Friday, March 20, 2015

A Note on NH-10 (Hindi; 2015)



There was a fair amount in the NH-10 trailers that I find off-putting about contemporary Bollywood: the utterly (and to me, somewhat alienating) Hollywood cinematic idiom, the sense that the film's audience must share the socio-economic aspirations of the two lead characters, the sort of de-racinated upwardly mobile Indians presented as normal, almost the only "normal" in a milieu where to be "ethnic" is to be associated with violence and deprivation's dark heart. Director Navdeep Singh's film (his second, after the atmospheric Chinatown remake Manorama Six Feet Under) certainly pushes those buttons, but there's much more to the film, making it one of the best (and certainly the most harrowing) Hindi films of the last few months.

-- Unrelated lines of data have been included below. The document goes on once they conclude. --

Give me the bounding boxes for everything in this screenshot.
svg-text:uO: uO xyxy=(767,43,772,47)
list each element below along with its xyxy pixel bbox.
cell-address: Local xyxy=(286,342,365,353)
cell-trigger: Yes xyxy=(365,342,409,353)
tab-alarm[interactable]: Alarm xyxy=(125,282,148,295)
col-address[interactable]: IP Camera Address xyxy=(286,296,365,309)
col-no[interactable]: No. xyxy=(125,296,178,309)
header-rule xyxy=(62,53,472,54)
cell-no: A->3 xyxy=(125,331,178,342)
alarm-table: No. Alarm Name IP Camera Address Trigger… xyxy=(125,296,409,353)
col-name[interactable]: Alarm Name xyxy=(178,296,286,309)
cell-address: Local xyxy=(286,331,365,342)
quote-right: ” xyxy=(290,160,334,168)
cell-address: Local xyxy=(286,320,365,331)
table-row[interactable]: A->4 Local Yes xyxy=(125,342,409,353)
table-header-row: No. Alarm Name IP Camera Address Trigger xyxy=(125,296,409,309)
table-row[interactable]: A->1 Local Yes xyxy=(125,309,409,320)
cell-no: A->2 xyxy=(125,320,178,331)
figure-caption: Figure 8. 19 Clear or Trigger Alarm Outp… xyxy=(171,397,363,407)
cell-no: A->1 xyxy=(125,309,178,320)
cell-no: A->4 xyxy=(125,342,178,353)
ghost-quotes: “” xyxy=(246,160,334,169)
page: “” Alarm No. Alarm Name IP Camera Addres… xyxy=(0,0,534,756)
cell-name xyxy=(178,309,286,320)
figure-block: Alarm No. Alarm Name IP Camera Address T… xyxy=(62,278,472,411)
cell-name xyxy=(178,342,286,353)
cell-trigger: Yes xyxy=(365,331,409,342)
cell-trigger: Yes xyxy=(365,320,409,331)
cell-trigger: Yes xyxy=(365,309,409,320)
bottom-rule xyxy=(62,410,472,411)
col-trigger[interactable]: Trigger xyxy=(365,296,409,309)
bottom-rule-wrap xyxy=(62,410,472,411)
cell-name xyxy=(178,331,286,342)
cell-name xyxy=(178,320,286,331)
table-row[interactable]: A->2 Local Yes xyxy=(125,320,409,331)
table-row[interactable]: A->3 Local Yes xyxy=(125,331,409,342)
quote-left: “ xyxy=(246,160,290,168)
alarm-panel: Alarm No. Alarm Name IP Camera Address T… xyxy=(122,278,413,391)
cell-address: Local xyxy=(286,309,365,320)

First, NH-10 is completely gripping, pervaded by violence that is raw, and completely human-scale.  In fact, most of the film's suspense is tied up with the prospect of such violence being visited on this or that character: it isn't the plot twists that hold us (rule of thumb: if a lead character has spent a lot of effort evading baddies, she isn't going to get caught) so much as the fear and nausea that (yet more) punishment might be in store for Meera (Anushka Sharma) and Arjun (Neil Bhoopalam), the preppie couple from Delhi who find themselves entangled in an ugly situation involving an "honor" killing in rural Haryana.  And it is to Navdeep Singh's credit that NH-10 evokes this atmosphere in a way that never lets the prospect of rape (i.e. the titillation that is all too often inextricable from representations of rape on-screen) distract us from the pain and brutality involved: you won't see goons foisting themselves on the heroine here -- but you will see her and others get viciously beaten, in ways that will stay with you long after the film has ended.

But by film's end, it's clear that Singh is getting at something more than a run-of-the-mill thriller: NH-10's two hours are littered with signs that Meera and Arjun's world shares some of the same codes as that of the Haryanvi village, even as the former cannot pick up on any of the latter's signals (even benign ones).  Looking back one may chuckle at Meera's powerpoint on the "rural consumer" of contraception and the right marketing strategy for him/her -- she is at once spot on and hopelessly naive -- but NH-10 won't allow its viewers the smugness of distance.  Arjun's own patriarchal codes contribute heavily to the mess the couple find themselves in, and he isn't the only one: witness the snide remark from Meera's male colleague about how women find it easier to impress their bosses; and then there's an excellent scene early on in the film when Meera and Arjun are in a Delhi police station to file a complaint about a night-time attack on Meera; the kindly-looking policeman spends most of his time talking to Arjun, and finally asks him how he can allow his wife to go out unaccompanied late at night -- we all know the sort of city this is.  Indeed we do, and Navdeep Singh reminds us that the world of rural Hissar and Rohtak aren't as far away from New India's great urban centers as we might like to imagine. (Conversely, we don't often encounter female characters in action films with as vigorous a sense of agency as Meera -- sadly, even in American cinema this sort of indomitable spirit is typically associated with the likes of the super-heroine goddesses of Kill Bill and Lucy -- and that is reason enough to take notice of co-producer and actress Anushka Sharma here.)

Mahatma Gandhi's phrase "An eye for an eye makes the whole world blind"  haunts this film (mostly because no-one subscribes to the credo), and as NH-10 narrows its focus onto Meera, we see that she has more than a little in common with the iron sarpanch (played with scene-stealing competence by the unexpected Deepti Naval) who combines in her person great tenderness as well as unspeakable cruelty. "Jo karna tha, so karna tha" is the motto of more than one person here, and the line is no throwaway, embodying the film's darkest insight: that we can inflict great cruelty on others when we feel there is no other choice; more accurately, that cruelty can be just as natural as breathing if it is woven into the texture of our immediate experience so finely that its ideological underpinnings may no longer be seen as anything other than natural.